[Transcribed page contents]
* * * * * * *

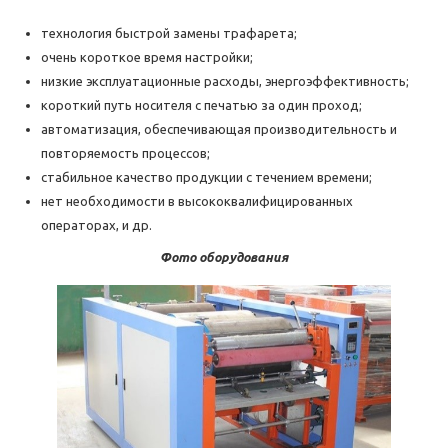
технология быстрой замены трафарета;
очень короткое время настройки;
низкие эксплуатационные расходы, энергоэффективность;
короткий путь носителя с печатью за один проход;
автоматизация, обеспечивающая производительность и
повторяемость процессов;
стабильное качество продукции с течением времени;
нет необходимости в высококвалифицированных
операторах, и др.
Фото оборудования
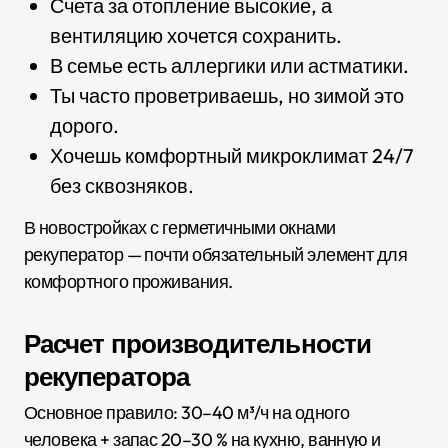
Счета за отопление высокие, а
вентиляцию хочется сохранить.
В семье есть аллергики или астматики.
Ты часто проветриваешь, но зимой это
дорого.
Хочешь комфортный микроклимат 24/7
без сквозняков.
В новостройках с герметичными окнами
рекуператор — почти обязательный элемент для
комфортного проживания.
Расчет производительности
рекуператора
Основное правило: 30–40 м³/ч на одного
человека + запас 20–30 % на кухню, ванную и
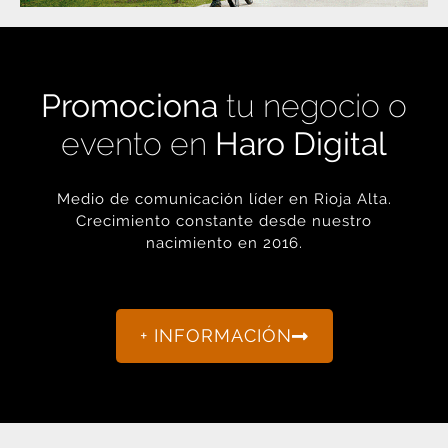
Promociona
tu negocio o
evento en
Haro Digital
Medio de comunicación líder en Rioja Alta.
Crecimiento constante desde nuestro
nacimiento en 2016.
+ INFORMACIÓN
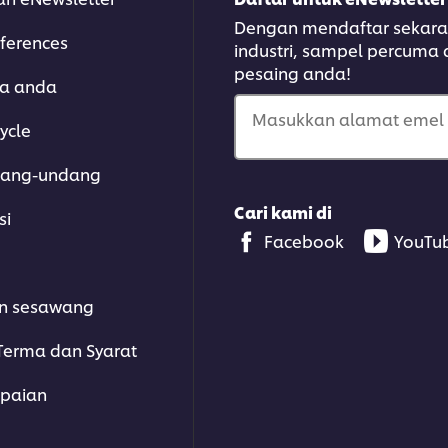
Dengan mendaftar sekarang
ferences
industri, sampel percuma
pesaing anda!
ra anda
Masukkan alamat emel 
ycle
dang-undang
Cari kami di
si
Facebook
YouTu
n sesawang
erma dan Syarat
paian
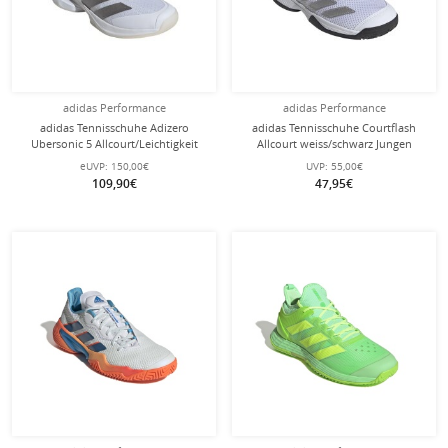
adidas Performance
adidas Performance
adidas Tennisschuhe Adizero
adidas Tennisschuhe Courtflash
Ubersonic 5 Allcourt/Leichtigkeit
Allcourt weiss/schwarz Jungen
weiss/silber Damen
eUVP:
150,00€
UVP:
55,00€
109,90€
47,95€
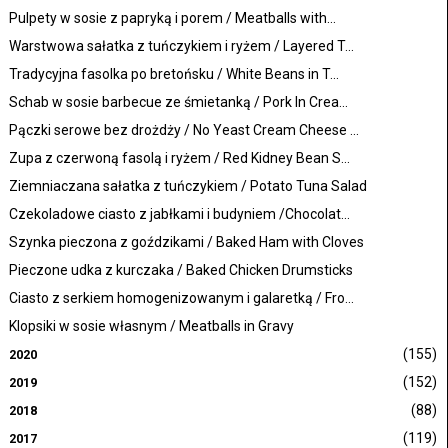
Pulpety w sosie z papryką i porem / Meatballs with...
Warstwowa sałatka z tuńczykiem i ryżem / Layered T...
Tradycyjna fasolka po bretońsku / White Beans in T...
Schab w sosie barbecue ze śmietanką / Pork In Crea...
Pączki serowe bez drożdży / No Yeast Cream Cheese ...
Zupa z czerwoną fasolą i ryżem / Red Kidney Bean S...
Ziemniaczana sałatka z tuńczykiem / Potato Tuna Salad
Czekoladowe ciasto z jabłkami i budyniem /Chocolat...
Szynka pieczona z goździkami / Baked Ham with Cloves
Pieczone udka z kurczaka / Baked Chicken Drumsticks
Ciasto z serkiem homogenizowanym i galaretką / Fro...
Klopsiki w sosie własnym / Meatballs in Gravy
(155)
2020
(152)
2019
(88)
2018
(119)
2017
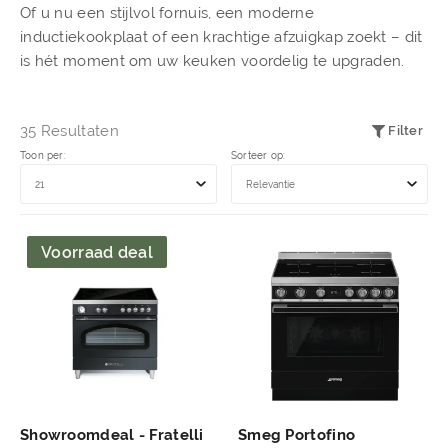
Of u nu een stijlvol fornuis, een moderne
inductiekookplaat of een krachtige afzuigkap zoekt – dit
is hét moment om uw keuken voordelig te upgraden.
35 Resultaten
Filter
Toon per:
Sorteer op:
Voorraad deal
Showroomdeal - Fratelli
Smeg Portofino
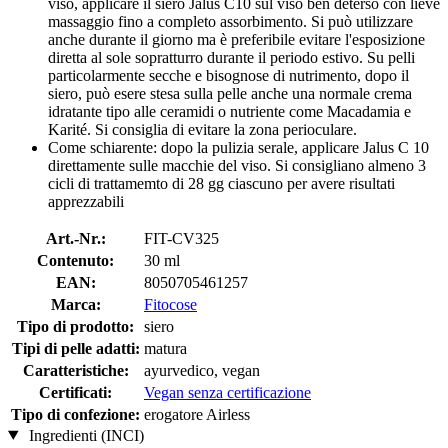
viso, applicare il siero Jalus C10 sul viso ben deterso con lieve
massaggio fino a completo assorbimento. Si può utilizzare
anche durante il giorno ma è preferibile evitare l'esposizione
diretta al sole sopratturro durante il periodo estivo. Su pelli
particolarmente secche e bisognose di nutrimento, dopo il
siero, può esere stesa sulla pelle anche una normale crema
idratante tipo alle ceramidi o nutriente come Macadamia e
Karité. Si consiglia di evitare la zona perioculare.
Come schiarente: dopo la pulizia serale, applicare Jalus C 10
direttamente sulle macchie del viso. Si consigliano almeno 3
cicli di trattamemto di 28 gg ciascuno per avere risultati
apprezzabili
Art.-Nr.:
FIT-CV325
Contenuto:
30 ml
EAN:
8050705461257
Marca:
Fitocose
Tipo di prodotto:
siero
Tipi di pelle adatti:
matura
Caratteristiche:
ayurvedico, vegan
Certificati:
Vegan senza certificazione
Tipo di confezione:
erogatore Airless
Ingredienti (INCI)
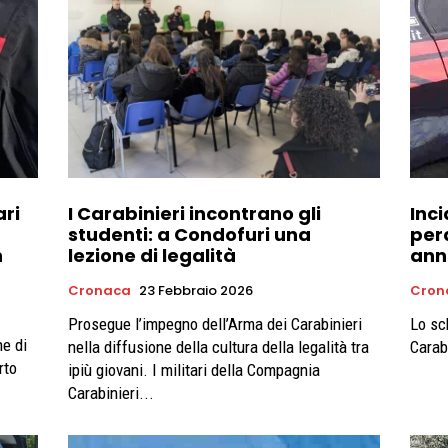
ari
I Carabinieri incontrano gli
Inc
studenti: a Condofuri una
perd
n
lezione di legalità
ann
Cronaca
23 Febbraio 2026
Cron
Prosegue l’impegno dell’Arma dei Carabinieri
Lo sc
ne di
nella diffusione della cultura della legalità tra
Carabi
rto
ipiù giovani. I militari della Compagnia
Carabinieri...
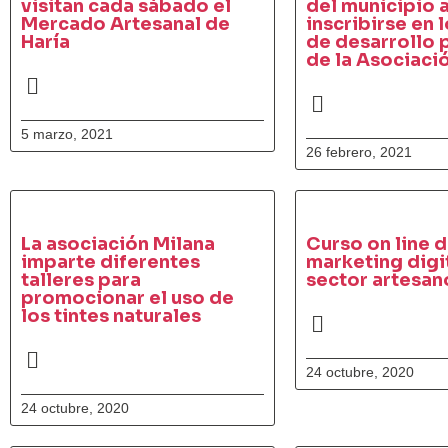
visitan cada sábado el
del municipio 
Mercado Artesanal de
inscribirse en l
Haría
de desarrollo 
de la Asociaci
5 marzo, 2021
26 febrero, 2021
La asociación Milana
Curso on line 
imparte diferentes
marketing digit
talleres para
sector artesan
promocionar el uso de
los tintes naturales
24 octubre, 2020
24 octubre, 2020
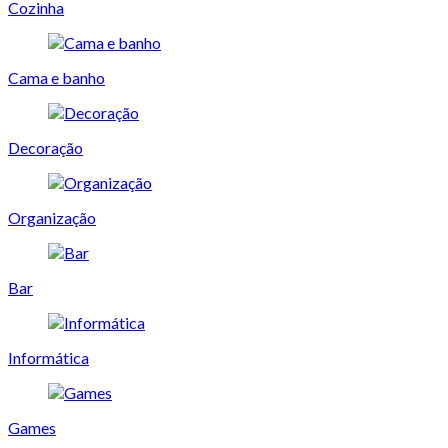
Cozinha
Cama e banho
Decoração
Organização
Bar
Informática
Games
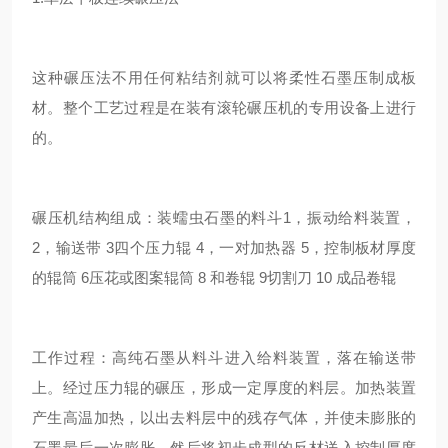
这种碾压法不用任何粘结剂就可以将柔性石墨压制成板
材。整个工艺过程是在装有滚轮碾压机的专用设备上进行
的。
碾压机结构组成：装蠕虫石墨的料斗1，振动给料装置，
2，输送带 3四个压力辊 4，一对加热器 5，控制板材厚度
的辊筒 6压花或图案辊筒 8 和卷辊 9切割刀 10 成品卷辊
工作过程：高纯石墨从料斗进入给料装置，落在输送带
上。经过压力辊的碾压，形成一定厚度的料层。加热装置
产生高温加热，以出去料层中的残存气体，并使未膨胀的
石墨最后一次膨胀。然后将初步成型的反材送入控制厚度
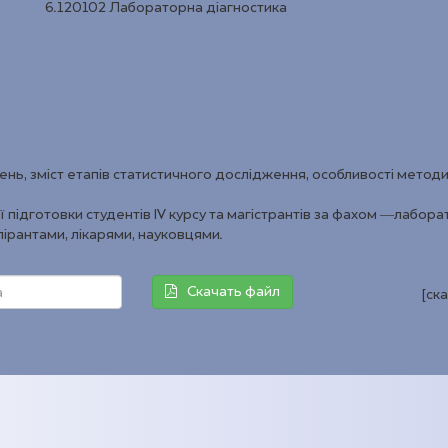
6.120102 Лабораторна діагностика
нь, зміст етапів статистичного дослідження, особливості метод
 підготовки студентів IV курсу та магістрантів за фахом ―лабор
пірантами, лікарями, науковцями.
Скачать файл
[ск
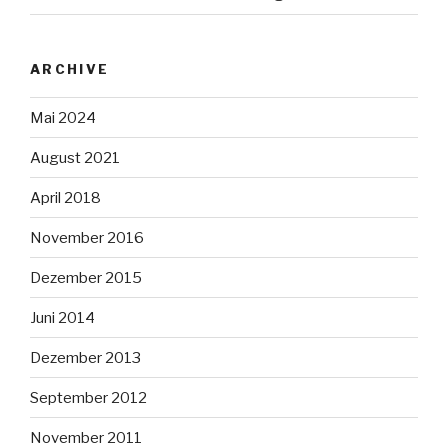
ARCHIVE
Mai 2024
August 2021
April 2018
November 2016
Dezember 2015
Juni 2014
Dezember 2013
September 2012
November 2011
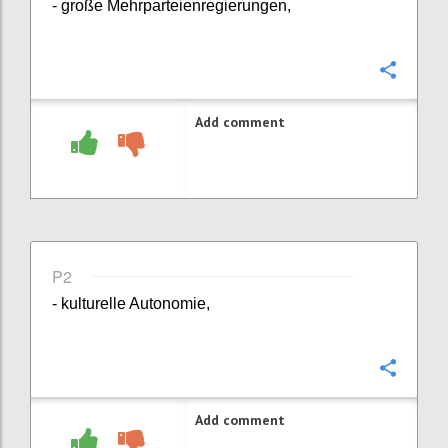
- große Mehrparteienregierungen,
Confi
Add comment
P2
- kulturelle Autonomie,
Confi
Add comment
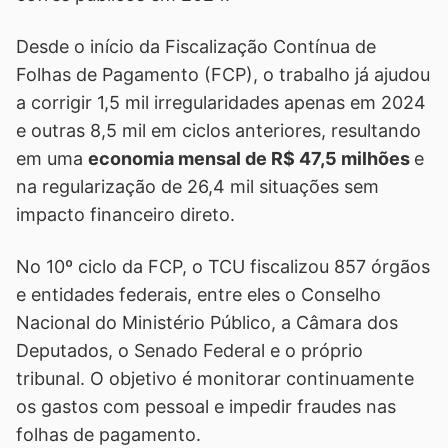
Desde o início da Fiscalização Contínua de
Folhas de Pagamento (FCP), o trabalho já ajudou
a corrigir 1,5 mil irregularidades apenas em 2024
e outras 8,5 mil em ciclos anteriores, resultando
em uma
economia mensal de R$ 47,5 milhões
e
na regularização de 26,4 mil situações sem
impacto financeiro direto.
No 10º ciclo da FCP, o TCU fiscalizou 857 órgãos
e entidades federais, entre eles o Conselho
Nacional do Ministério Público, a Câmara dos
Deputados, o Senado Federal e o próprio
tribunal. O objetivo é monitorar continuamente
os gastos com pessoal e impedir fraudes nas
folhas de pagamento.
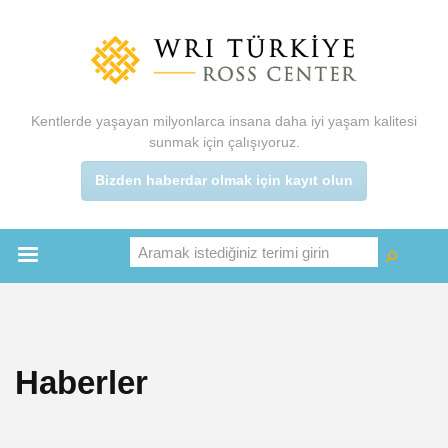
Ana
içeriğe
atla
Kentlerde yaşayan milyonlarca insana daha iyi yaşam kalitesi
sunmak için çalışıyoruz.
Bizden haberdar olmak için kayıt olun
Aramak istediğiniz terimi girin
Ara
Ara
Main
menu
Haberler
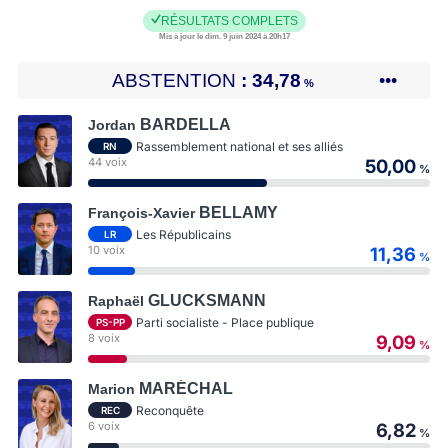
RÉSULTATS COMPLETS
Mis à jour le dim. 9 juin 2024 à 20h17
ABSTENTION
34,78
•••
%
BARDELLA
Jordan
Rassemblement national et ses alliés
RN
44 voix
50,00
%
BELLAMY
François-Xavier
Les Républicains
LR
10 voix
11,36
%
GLUCKSMANN
Raphaël
Parti socialiste - Place publique
PS-PP
8 voix
9,09
%
MARÉCHAL
Marion
Reconquête
REC
6 voix
6,82
%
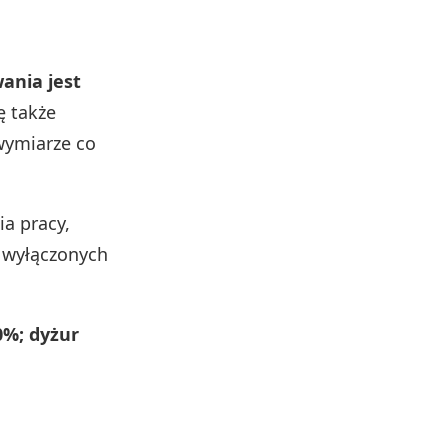
ania jest
ę także
ymiarze co
ia pracy,
 wyłączonych
0%; dyżur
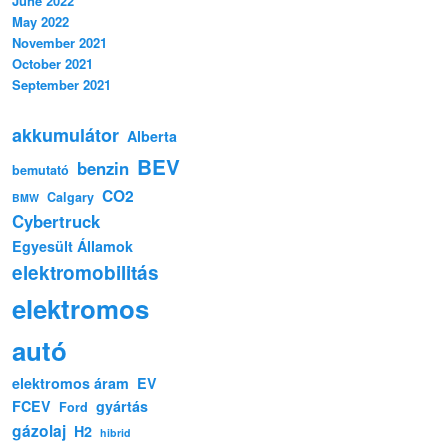
June 2022
May 2022
November 2021
October 2021
September 2021
akkumulátor
Alberta
BEV
benzin
bemutató
CO2
Calgary
BMW
Cybertruck
Egyesült Államok
elektromobilitás
elektromos
autó
elektromos áram
EV
FCEV
gyártás
Ford
gázolaj
H2
hibrid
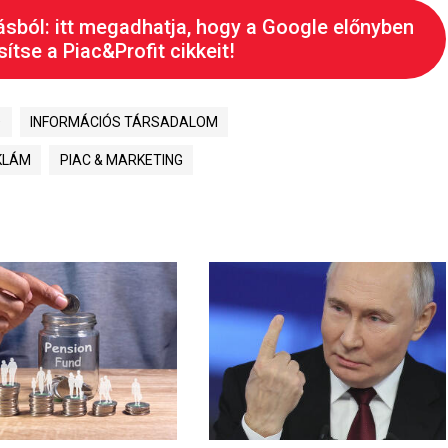
ásból: itt megadhatja, hogy a Google előnyben
ítse a Piac&Profit cikkeit!
Ó
INFORMÁCIÓS TÁRSADALOM
KLÁM
PIAC & MARKETING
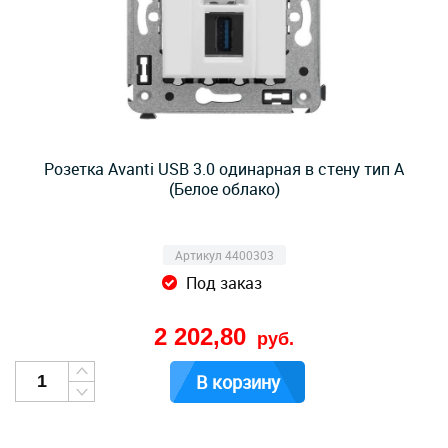
Розетка Avanti USB 3.0 одинарная в стену тип А
(Белое облако)
Артикул 4400303
Под заказ
2 202,80
руб.
В корзину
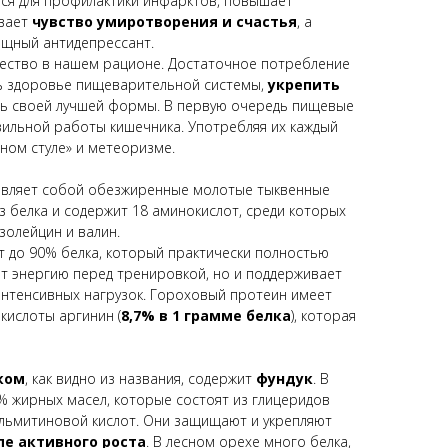
тся для профилактики инфарктов, повышает
ывает
чувство умиротворения и счастья
, а
ощный антидепрессант.
ество в нашем рационе. Достаточное потребление
ть здоровье пищеварительной системы,
укрепить
ть своей лучшей формы. В первую очередь пищевые
ильной работы кишечника. Употребляя их каждый
мном стуле» и метеоризме.
вляет собой обезжиренные молотые тыквенные
з белка и содержит 18 аминокислот, среди которых
изолейцин и валин.
т до 90% белка, который практически полностью
ет энергию
перед тренировкой, но и поддерживает
интенсивных нагрузок. Гороховый протеин имеет
кислоты аргинин (
8,7% в 1 грамме белка
), которая
ком
, как видно из названия, содержит
фундук
. В
% жирных масел, которые состоят из глицеридов
льмитиновой кислот. Они защищают и укрепляют
пе активного роста
. В лесном орехе много белка,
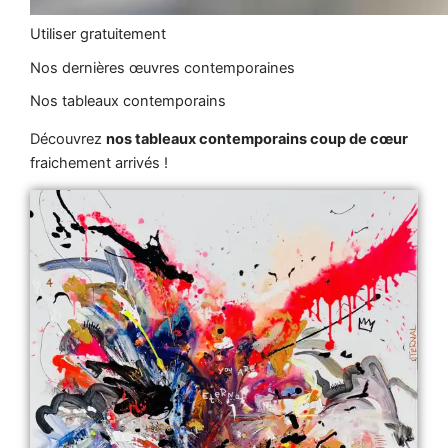
Utiliser gratuitement
Nos dernières œuvres contemporaines
Nos tableaux contemporains
Découvrez
nos tableaux contemporains coup de cœur
fraichement arrivés !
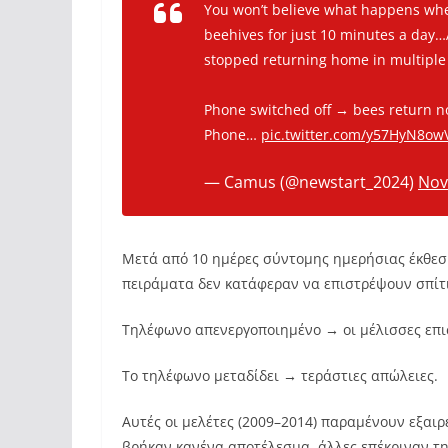
You won’t believe what happens whe
beehives for just 10 minutes a day…A
stopped returning home in multiple
Phone switched off → bees return n
Phone…
pic.twitter.com/y57HyN8ow
— Camus (@newstart_2024)
Nov
Μετά από 10 ημέρες σύντομης ημερήσιας έκθεση
πειράματα δεν κατάφεραν να επιστρέψουν σπίτι
Τηλέφωνο απενεργοποιημένο → οι μέλισσες επι
Το τηλέφωνο μεταδίδει → τεράστιες απώλειες.
Αυτές οι μελέτες (2009–2014) παραμένουν εξαιρ
βρήκαν κανένα αποτέλεσμα, άλλες επέκριναν τη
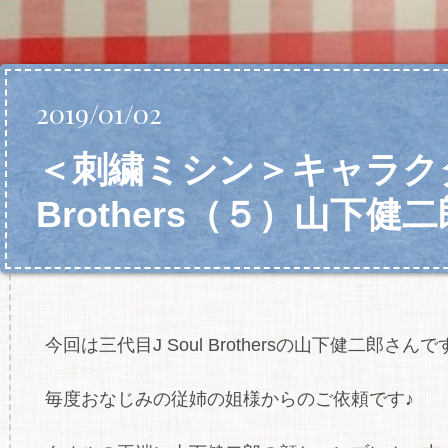
2019/01/02
＜刺繍ミシン＞キャラクター
Brothers（５）山下健
今回は三代目J Soul Brothersの山下健二郎さんで
毎度おなじみの従姉の姐様からのご依頼です♪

* * * * * * *

**Your assignment**
From the line that contains "πειράματα δεν κατάφεραν να επιστρέψουν σπίτι" to the last line of the data, print each line exactly, both ends included, and omit the pictures.

**Your solution**
πειράματα δεν κατάφεραν να επιστρέψουν σπίτι
Τηλέφωνο απενεργοποιημένο → οι μέλισσες επι
Το τηλέφωνο μεταδίδει → τεράστιες απώλειες.
Αυτές οι μελέτες (2009–2014) παραμένουν εξαιρ
βρήκαν κανένα αποτέλεσμα, άλλες επέκριναν τη
2019/01/02
＜刺繍ミシン＞キャラクター
Brothers（５）山下健
今回は三代目J Soul Brothersの山下健二郎さんで
毎度おなじみの従姉の姐様からのご依頼です♪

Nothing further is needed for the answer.